The last night of our weekend featured a seven-course meal prepared by a personal chef, and supplemented by wine and cannabis pairings, at the gorgeous cliff-side house of a Mendo-friend (an attorney for medical marijuana cases). I'm no stoner but these sophisticated medical marijuana folks are dope.

Friday, September 05, 2008

The sensual beauty of... mmm... meat.



Last Friday, I went to an art opening at a surprisingly cool gallery called Sam the Butcher in the affluent, pristine (read: Stepford Wives-snooty) Marin town of Mill Valley. The opening was for an exhibit called "Abattoir: an exploration of meat through painting" featuring a series of acrylics by local artist Sergio A. Lobato.

The pictures here don't do the paintings justice. But up close and personal, I found the art to be sublimely beautiful--a textural and, indeed, sensual delight. They made me look at, er, beef, in a whole new way, by simultaneously elevating its most basic food-source status to that of abstract art, and transcending the visceral to the almost ethereal, in Lobato's use of light and a rich, multi-hued palette that cast a silken glow over the hanging cow parts and dangling organs and bits of flesh.

It's a play on the beauty of ugliness, or the sublimation of the secular, creating art of matter we deem inconsequential at best or repugnant and unwholesme at worst.

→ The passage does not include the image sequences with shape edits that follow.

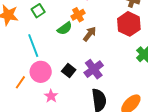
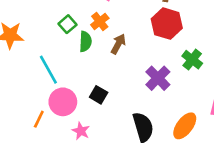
green square: (38, 11) -> (68, 24), moved
green semicircle: (65, 28) -> (85, 42), turned -42
purple cross: (94, 69) -> (158, 78), moved

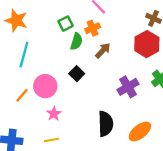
cyan line: (48, 70) -> (24, 55), moved, turned 30
black square: (99, 95) -> (77, 74), moved

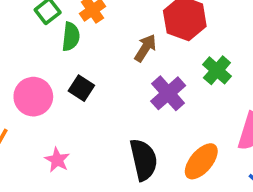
brown arrow: (103, 50) -> (145, 48), moved
pink circle: (45, 86) -> (33, 97), moved

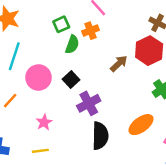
purple cross: (168, 93) -> (89, 103), moved
orange ellipse: (201, 161) -> (141, 125), moved

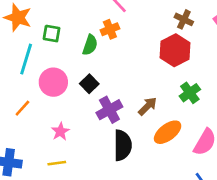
green square: (61, 24) -> (52, 34), moved, turned 35
brown arrow: (119, 64) -> (147, 106), moved

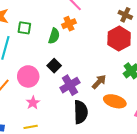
pink circle: (53, 82) -> (28, 76), moved
orange ellipse: (168, 132) -> (115, 101), turned 55

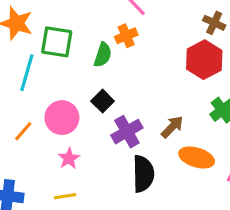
green square: (24, 28) -> (57, 42), size x1.5

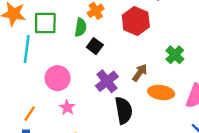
red hexagon: (204, 60) -> (136, 21), moved
black square: (103, 101) -> (95, 46), moved
orange line: (23, 131) -> (30, 114), moved

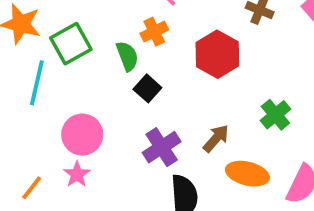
green square: (45, 23) -> (71, 44), turned -35
green semicircle: (81, 27) -> (127, 56), turned -36
pink star: (67, 107) -> (77, 174), moved

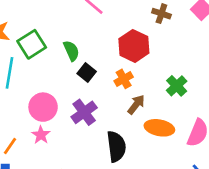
orange cross: (154, 32) -> (124, 79), moved
purple cross: (162, 147) -> (84, 112), moved

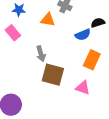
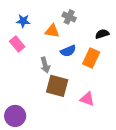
blue semicircle: (83, 35) -> (68, 51), moved
orange rectangle: (92, 60) -> (91, 58), moved

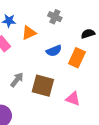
orange triangle: (52, 31) -> (29, 33), moved, turned -35
gray arrow: (45, 65) -> (17, 80), moved, turned -126

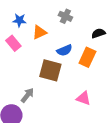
gray arrow: (17, 80) -> (27, 95), moved
brown square: (43, 86) -> (50, 70), moved

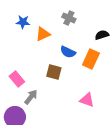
pink rectangle: (13, 43) -> (17, 79), moved
blue semicircle: (64, 50) -> (68, 52), turned 49
brown square: (50, 70) -> (54, 72), size x0.7

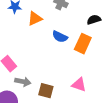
brown square: (54, 72) -> (46, 91), moved
gray arrow: (31, 97) -> (23, 82), turned 63

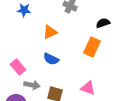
orange triangle: (35, 19) -> (50, 32), moved
blue semicircle: (60, 37) -> (51, 59), moved

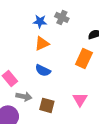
blue star: (24, 10) -> (40, 21), moved
pink triangle: (88, 88) -> (80, 99), turned 42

Lobato told me during the opening that he'd received many a stank-eye and tsk-tsk from passersby in Mill Valley, even one perturbed woman who declared the paintings "Disgusting!" as he worked to hang them in the gallery. I wasn't too surprised by the poor reaction he received from "progressive, liberal" Marinites, who most likely drove off in their Lexus SUVs with righteous indignation.

In that, I thought the exhibit captured the not-so-subtle dichotomies of life in Marin and its opulent inhabitants perfectly.